Reproduce the full listing as it stands. Images do not belong in the copy.

★ ★ ★

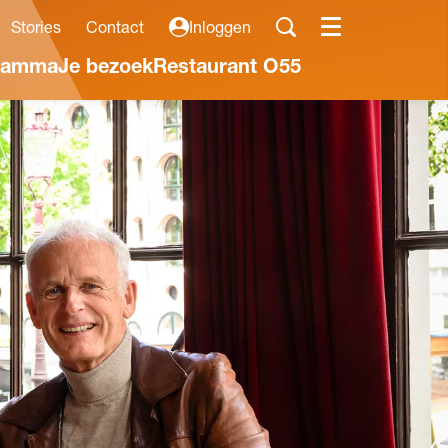
Stories
Contact
Inloggen
Menu
ramma
Je bezoek
Restaurant O55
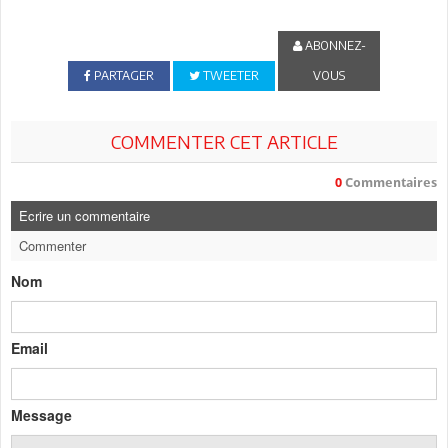
ABONNEZ-
PARTAGER
TWEETER
VOUS
COMMENTER CET ARTICLE
0
Commentaires
Ecrire un commentaire
Commenter
Nom
Email
Message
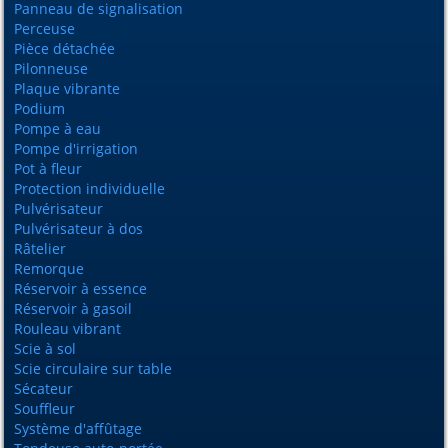
Panneau de signalisation
Perceuse
Pièce détachée
Pilonneuse
Plaque vibrante
Podium
Pompe à eau
Pompe d'irrigation
Pot à fleur
Protection individuelle
Pulvérisateur
Pulvérisateur à dos
Râtelier
Remorque
Réservoir à essence
Réservoir à gasoil
Rouleau vibrant
Scie à sol
Scie circulaire sur table
Sécateur
Souffleur
Système d'affûtage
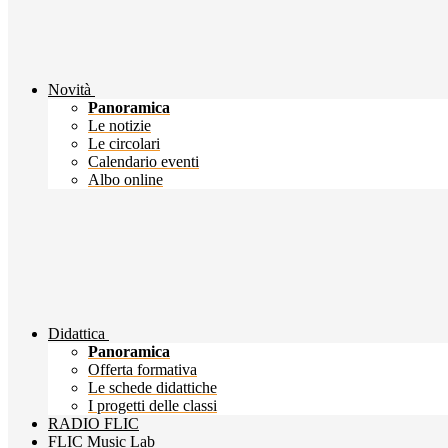
Novità
Panoramica
Le notizie
Le circolari
Calendario eventi
Albo online
Didattica
Panoramica
Offerta formativa
Le schede didattiche
I progetti delle classi
RADIO FLIC
FLIC Music Lab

★ ★ ★

RESPONSE TO THIS EXERCISE —
Stories
Contact
Inloggen
Menu
ramma
Je bezoek
Restaurant O55
ABONNEZ-
PARTAGER
TWEETER
VOUS
COMMENTER CET ARTICLE
0
Commentaires
Ecrire un commentaire
Commenter
Nom
Email
Message
Panneau de signalisation
Perceuse
Pièce détachée
Pilonneuse
Plaque vibrante
Podium
Pompe à eau
Pompe d'irrigation
Pot à fleur
Protection individuelle
Pulvérisateur
Pulvérisateur à dos
Râtelier
Remorque
Réservoir à essence
Réservoir à gasoil
Rouleau vibrant
Scie à sol
Scie circulaire sur table
Sécateur
Souffleur
Système d'affûtage
Novità
Panoramica
Le notizie
Le circolari
Calendario eventi
Albo online
Didattica
Panoramica
Offerta formativa
Le schede didattiche
I progetti delle classi
RADIO FLIC
FLIC Music Lab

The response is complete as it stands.